For electronics retailers, married couples and homeowners become increasingly important during the peak holiday shopping period. Their share in the category’s captured market rises consistently each December, indicating that campaigns emphasizing household upgrades, family entertainment, and quality-of-life improvements may resonate most effectively in late Q4.
In contrast, beauty retailers – typically buoyed by young professionals – see their audience composition shift towards suburbia during the holidays. In December, the share of wealthy suburban families in beauty retailers’ captured markets grows meaningfully, while the share of young professionals declines. Advertisers can capitalize by highlighting premium bundles, limited-edition sets, and gifting options that speak directly to these households’ desire for premium, family-oriented products.
> Off-price and luxury retailers maintained strong performance during major retail milestones, but beauty and electronics stand out as rising opportunities for the 2025 holiday season.
> As holiday demographics shift during the holiday season – with electronics drawing more married homeowners and beauty attracting wealthier suburban families – campaigns that reflect these audiences’ lifestyles and priorities will resonate most.
Timing is also a decisive factor in retailer and advertiser success during the holiday season.
Traditionally, the “core” holiday retail period begins with Black Friday and continues until Christmas Eve. But in 2024, there was one fewer week between these two milestones compared to the previous year. And to compensate, many retailers launched an “early” holiday season, rolling out promotions in October and early November to maximize consumer engagement.
As the graph below shows, the shorter “core” season of 2024 unsurprisingly drew less in-store traffic across retail categories than the longer period the year before. Yet by embracing early promotions, retailers offset much of this shortfall, leading to overall holiday season results that, in many cases, matched or even exceeded 2023’s performance.
Looking ahead, 2025 once again brings a compressed “core” shopping window. And with shipping disruptions still influenced by shifting tariff regulations, more consumers may turn to brick-and-mortar stores earlier in the season to ensure timely purchases – further supporting offline traffic.
If retailers and advertisers double down on early-season engagement while continuing to drive momentum through the “core” weeks, YoY traffic for the 2025 holiday season could deliver even bigger overall gains than those seen in 2024.
> Last year, early holiday promotions helped offset a shorter core holiday season.
> In 2025, retail and advertising professionals are again faced with a relatively short core shopping season.

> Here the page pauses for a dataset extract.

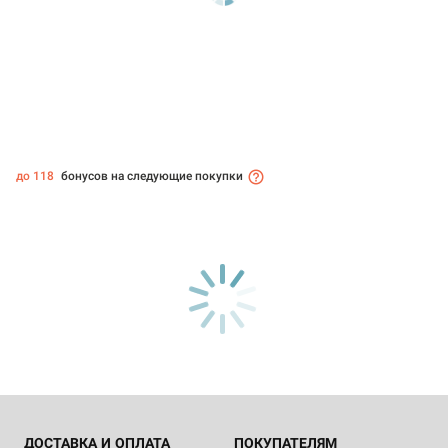
до 118
бонусов на следующие покупки
ДОСТАВКА И ОПЛАТА
ПОКУПАТЕЛЯМ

And aware of the condensed timeline and shipping disruptions, more shoppers may opt for early in-store purchases to avoid the risk of delayed deliveries.
This holiday season will reward advertisers and retailers who recognize the growing retail divide and tailor their messaging to the shoppers most likely to visit during the holidays – whether married homeowners on the hunt for electronics or affluent suburban families seeking beauty products. As in 2024, acting early to offset a shorter core shopping period will be essential to capturing demand. And those who combine sharp timing with audience insight will be best positioned to turn a complex season into a strong finish.